For advice, I turned to Isaac Mosna, who you might know better as Canoopsy on YouTube and around the web. He makes great tech videos but also creates wallpapers, icons, and more cool phone stuff. I asked him to share a few tips on how to better customize your phone so that mine might look as cool as his does:
- Start fresh. “Take everything off your homescreen, put it in the app library, and then start dragging things over. It’s a great way to start fresh without really starting fresh if you’ve had the same phone for a while.”
- Have just one way to do things. “Try going with a very minimal setup. Don’t have your camera in the dock since you can use the Control Center. Android and iOS both can make your phone simpler, easier to use, and more enjoyable. No one likes to see 1,000 things when they turn their phone on.”
- Keep it changing. “Find ways to cycle through different wallpapers, like by setting an album instead of a single picture. Whether it’s something that changes every hour or every time you turn your phone on, it’s a great way to have a new phone every time.”
- Embrace space. “On Android, it’s really easy to leave empty spots on the screen. On iOS, you can use things like Clear Spaces to have blank spaces or put everything on one side of your phone where your hand naturally rests.”
- Hide your widgets. “With Clear Spaces, you can also make widget stacks where you have the blank widget on your homescreen and then swipe to something else — it’s like a hidden drawer of widgets. It’s pretty fun.”
- One homescreen. One. “I can’t think with multiple homescreens. Either put everything else in the app library or drawer or categorize things into folders on your homescreen.”
Last week, when I asked Jennifer Pattison Tuohy to share her homescreen, it sparked a whole discussion in the Verge newsroom about how many apps we all had. Most people, not surprisingly, had a lot!

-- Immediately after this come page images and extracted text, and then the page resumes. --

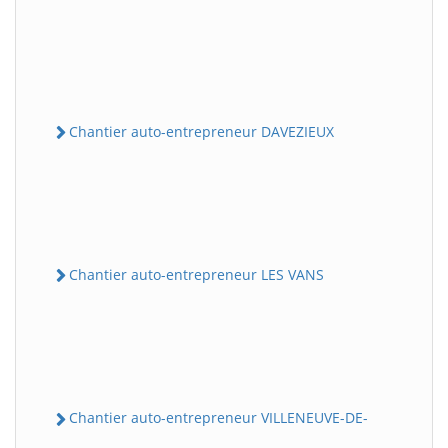
Chantier auto-entrepreneur DAVEZIEUX
Chantier auto-entrepreneur LES VANS
Chantier auto-entrepreneur VILLENEUVE-DE-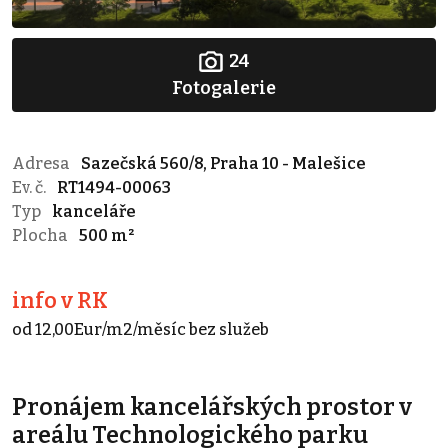
24
Fotogalerie
Adresa
Sazečská 560/8, Praha 10 - Malešice
Ev. č.
RT1494-00063
Typ
kanceláře
Plocha
500 m²
info v RK
od 12,00Eur/m2/měsíc bez služeb
Pronájem kancelářských prostor v
areálu Technologického parku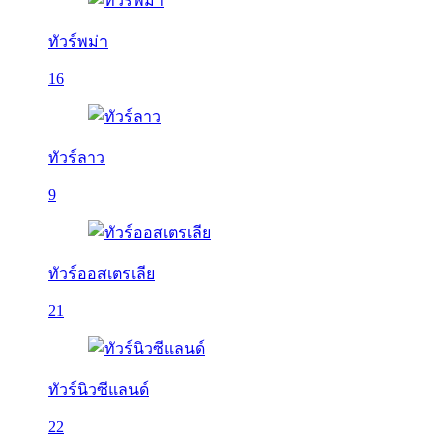
ทัวร์พม่า
16
ทัวร์ลาว
9
ทัวร์ออสเตรเลีย
21
ทัวร์นิวซีแลนด์
22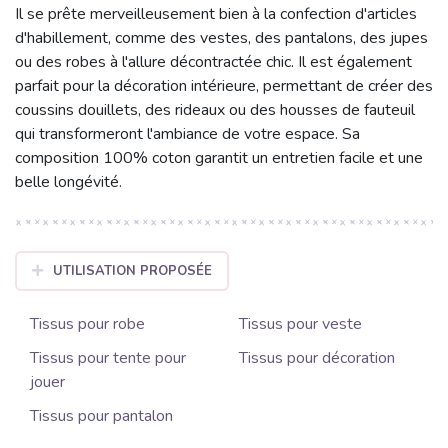
Il se prête merveilleusement bien à la confection d'articles
d'habillement, comme des vestes, des pantalons, des jupes
ou des robes à l'allure décontractée chic. Il est également
parfait pour la décoration intérieure, permettant de créer des
coussins douillets, des rideaux ou des housses de fauteuil
qui transformeront l'ambiance de votre espace. Sa
composition 100% coton garantit un entretien facile et une
belle longévité.
UTILISATION PROPOSÉE
Tissus pour robe
Tissus pour veste
Tissus pour tente pour
Tissus pour décoration
jouer
Tissus pour pantalon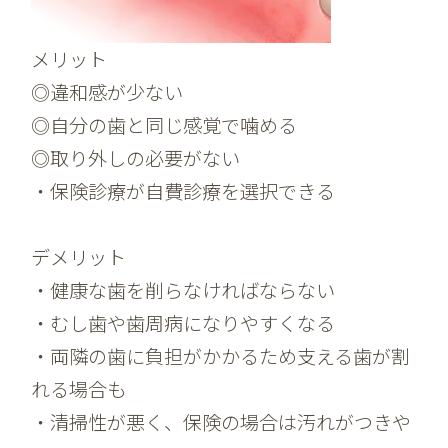
メリット
◎違和感が少ない
◎自分の歯と同じ感覚で噛める
◎取り外しの必要がない
・保険診療が自費診療を選択できる
デメリット
・健康な歯を削らなければならない
・むし歯や歯周病になりやすくなる
・両隣の歯に負担がかかるため支える歯が割
れる場合も
・清掃性が悪く、保険の場合は汚れがつきや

Graham MacAree, a senior storytelling engineer here at The Verge, did not have a lot. He had 22. And even that, he decided, was too many. So I figured, in a time of new phones and new software and general technological maximalism, I’d see what life was like alllllll the way on the other side.
Here’s Graham’s homescreen, plus some info on the apps he uses and why:
Now that is a truly minimalist homescreen. Image: Graham MacAree / The Verge
The Phone: An iPhone 13 Pro. This is the first phone I’ve owned that I actually enjoy using … ish.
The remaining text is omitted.